Ferroelectrics from the bottom up
Investigation of nanoscale boundary conditions in ferroelectric thin films using novel bottom-up growth techniques
Promotion date: September 4.
Promotor: Prof. dr. ing. Guus Rijnders
Assistant Promotor: Dr.ir. Gertjan Koster
Prof.dr. André ten Elshof
Ferroelectrics are an important class of materials due to their wide range of attractive properties. However, these properties are known to degrade as the size of the material enters the nanoscale.
In this thesis size effects of ferroelectrics are explored in a novel way, by modulating the boundary conditions under which the ferroelectric is subjected on the nanoscale. This is accomplished by engineering the bottom interface of the ferroelectric film which has the benefit of eliminating post processing of the ferroelectric,; removing extrinsic effects from the investigation of the ferroelectric properties. By using self-assembly techniques, to engineer the bottom interface, the entire sample is grown in a single deposition run, creating high quality structures which can be analyzed in situ, thus further reducing extrinsic effects due to contamination.
Two self-assembly techniques were used to pattern the bottom interface: growth on nanowires and nanosheets. First the domain structure of 25nm PbTiO3 and BiFeO3 thin films on SrRuO3 nanowires was investigated, showing that the alignment of the domains with the nanowires is dependent of the growth mode of the ferroelectric during Pulsed Laser Deposition. Again using SrRuO3 nanowires, now as bottom electrodes, conductivity of domain walls in BiFeO3 was measured as a function of domain wall length, showing that the domain wall conductivity is bulk limited.

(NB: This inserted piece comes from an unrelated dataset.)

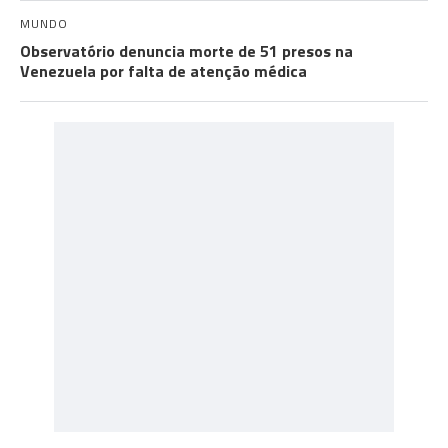
MUNDO
Observatório denuncia morte de 51 presos na
Venezuela por falta de atenção médica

Finally, Ca2Nb3O10 nanosheets were used as a seed layer for the investigation of size effects in PbTiO3 thin films. The nanosheets are one unit cell thick and range in size from 100 nm to 1.5 µm, allowing a wide range of lateral sizes to be studied in a single sample. Unlike the domain structure of a complete film the PbTiO3 on the nanosheets consisted of small circular domains with no observed change in the domain pattern or domain size with the size of the nanosheets. Furthermore, no increase of the piezoresponse was observed with decreasing size as is often reported in literature.
Can you recall some special moments during your PhD period?
New types of domain patterns were created for the first time. The growth on nanowires was successful right from the start. At first try we already achieved some good results, much to my surprise. I anticipated on having several tries over and over again, before being able to show any clear results. So, the PhD project started with some nice and quick results. Apart from me, my colleagues were surprised as well.
A second result which I cherish was getting to have my samples characterized using Transmission Electron Microscopy and being able to see “inside” my films in atomic precision. Here the collaboration with colleagues from the University of Antwerp was decisive, to characterize the results.
The findings of my PhD work were fundamental in nature. Useful knowledge was generated, beneficial for building applications in which ferromagnetic materials are used in the longer run.
What are your future plans?
I am leaning towards an academic career in the future as I like the research environment here, being able to choose my own path and topics of interest. In industry one is much more limited in exploring fundamental aspects. I am challenged by these a lot, as I am very curious to find out the truth about how things actually behave.
Right now I am working at the Max Planck Institute for Solid State Physics in Stuttgart (Germany) at the Solid State Quantum Electronics Group. The topic of research is a continuation of my work at Mesa+, with quite some new aspects.
What in your opinion is needed for Mesa+ to stay successful in future?
Working at Mesa+ opened up some great collaboration opportunities for me during my PhD period. Apart from collaboration with the colleagues from Antwerp, I performed an interesting research project in the United Stated, at the Oak Ridge National Lab, specialized as they are in advanced AFM studies. This was very helpful in my project. I was able to combine this expertise with advanced techniques in-house at Mesa+. Here we had access to very accurate lithographic techniques, making Mesa+ an interesting partner. I am convinced the access to state of the art facilities and (shared) equipment makes all the difference in international nano-technological research nowadays.